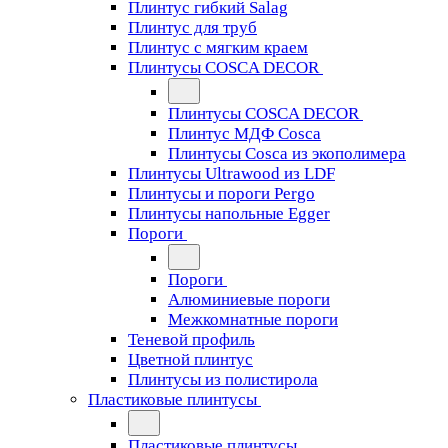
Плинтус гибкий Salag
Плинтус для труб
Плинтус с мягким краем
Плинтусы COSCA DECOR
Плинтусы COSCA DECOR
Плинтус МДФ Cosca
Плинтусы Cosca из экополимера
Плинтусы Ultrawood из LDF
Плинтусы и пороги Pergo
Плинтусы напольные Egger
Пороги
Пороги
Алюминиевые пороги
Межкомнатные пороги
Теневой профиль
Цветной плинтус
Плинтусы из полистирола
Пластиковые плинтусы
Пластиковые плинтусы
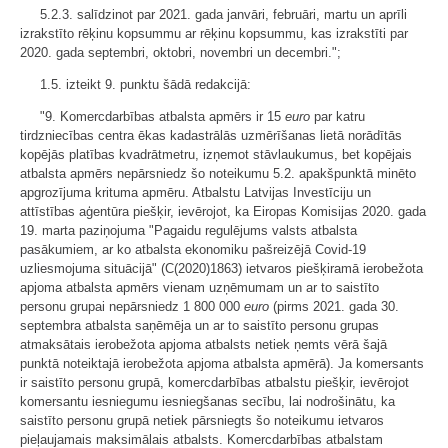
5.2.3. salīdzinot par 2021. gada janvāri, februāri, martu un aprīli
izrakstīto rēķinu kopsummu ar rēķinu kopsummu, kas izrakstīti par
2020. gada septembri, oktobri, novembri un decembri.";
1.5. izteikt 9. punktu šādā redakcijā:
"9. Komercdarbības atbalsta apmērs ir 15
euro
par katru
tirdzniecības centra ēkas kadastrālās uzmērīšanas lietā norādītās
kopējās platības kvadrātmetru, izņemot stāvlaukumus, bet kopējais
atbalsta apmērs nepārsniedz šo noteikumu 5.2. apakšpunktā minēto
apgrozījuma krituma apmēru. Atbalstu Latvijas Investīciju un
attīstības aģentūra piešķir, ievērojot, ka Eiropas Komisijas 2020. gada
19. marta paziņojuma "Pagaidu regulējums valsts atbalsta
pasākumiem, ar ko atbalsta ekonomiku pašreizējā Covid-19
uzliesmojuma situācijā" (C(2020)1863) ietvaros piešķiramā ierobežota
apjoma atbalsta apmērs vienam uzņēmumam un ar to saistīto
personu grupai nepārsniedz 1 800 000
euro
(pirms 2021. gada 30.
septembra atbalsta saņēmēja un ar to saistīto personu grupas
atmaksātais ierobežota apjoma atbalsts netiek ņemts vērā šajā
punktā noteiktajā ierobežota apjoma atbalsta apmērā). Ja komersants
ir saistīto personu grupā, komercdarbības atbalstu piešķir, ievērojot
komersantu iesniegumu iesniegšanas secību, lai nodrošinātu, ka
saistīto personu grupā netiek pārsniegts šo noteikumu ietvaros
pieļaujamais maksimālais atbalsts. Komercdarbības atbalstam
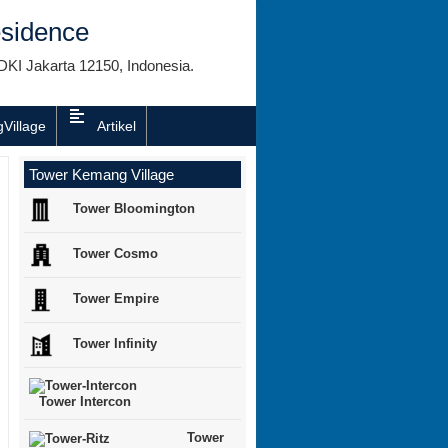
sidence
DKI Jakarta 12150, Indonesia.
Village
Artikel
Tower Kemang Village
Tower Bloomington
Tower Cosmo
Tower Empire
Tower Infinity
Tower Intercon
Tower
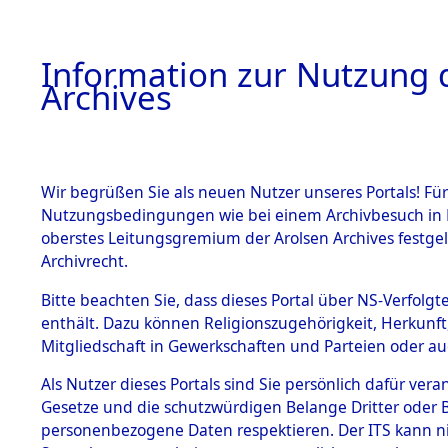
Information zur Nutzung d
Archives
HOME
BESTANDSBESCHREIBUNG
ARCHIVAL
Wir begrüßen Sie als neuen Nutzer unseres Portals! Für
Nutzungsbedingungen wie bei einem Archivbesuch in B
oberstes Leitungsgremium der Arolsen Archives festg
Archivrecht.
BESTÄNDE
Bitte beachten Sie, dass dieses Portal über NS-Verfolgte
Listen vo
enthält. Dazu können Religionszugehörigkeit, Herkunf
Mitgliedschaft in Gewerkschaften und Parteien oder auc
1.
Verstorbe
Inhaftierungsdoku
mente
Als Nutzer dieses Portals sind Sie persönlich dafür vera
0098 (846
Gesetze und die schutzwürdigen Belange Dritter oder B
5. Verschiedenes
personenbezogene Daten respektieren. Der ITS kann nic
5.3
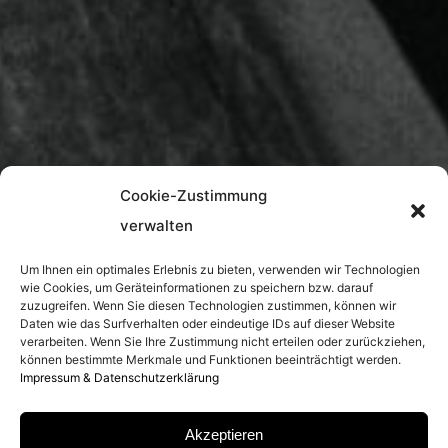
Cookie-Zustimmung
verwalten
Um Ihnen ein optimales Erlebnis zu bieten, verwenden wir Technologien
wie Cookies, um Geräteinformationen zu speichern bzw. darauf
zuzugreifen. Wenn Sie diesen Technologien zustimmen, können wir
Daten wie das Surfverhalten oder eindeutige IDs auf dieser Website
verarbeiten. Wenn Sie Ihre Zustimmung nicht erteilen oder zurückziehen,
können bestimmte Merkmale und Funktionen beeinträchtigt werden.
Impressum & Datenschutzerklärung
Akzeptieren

++++++

**Exercise description**
When a line of the data holds the string "Archives", pick it out and copy it.

**Answer to the exercise**
Archives
oberstes Leitungsgremium der Arolsen Archives festg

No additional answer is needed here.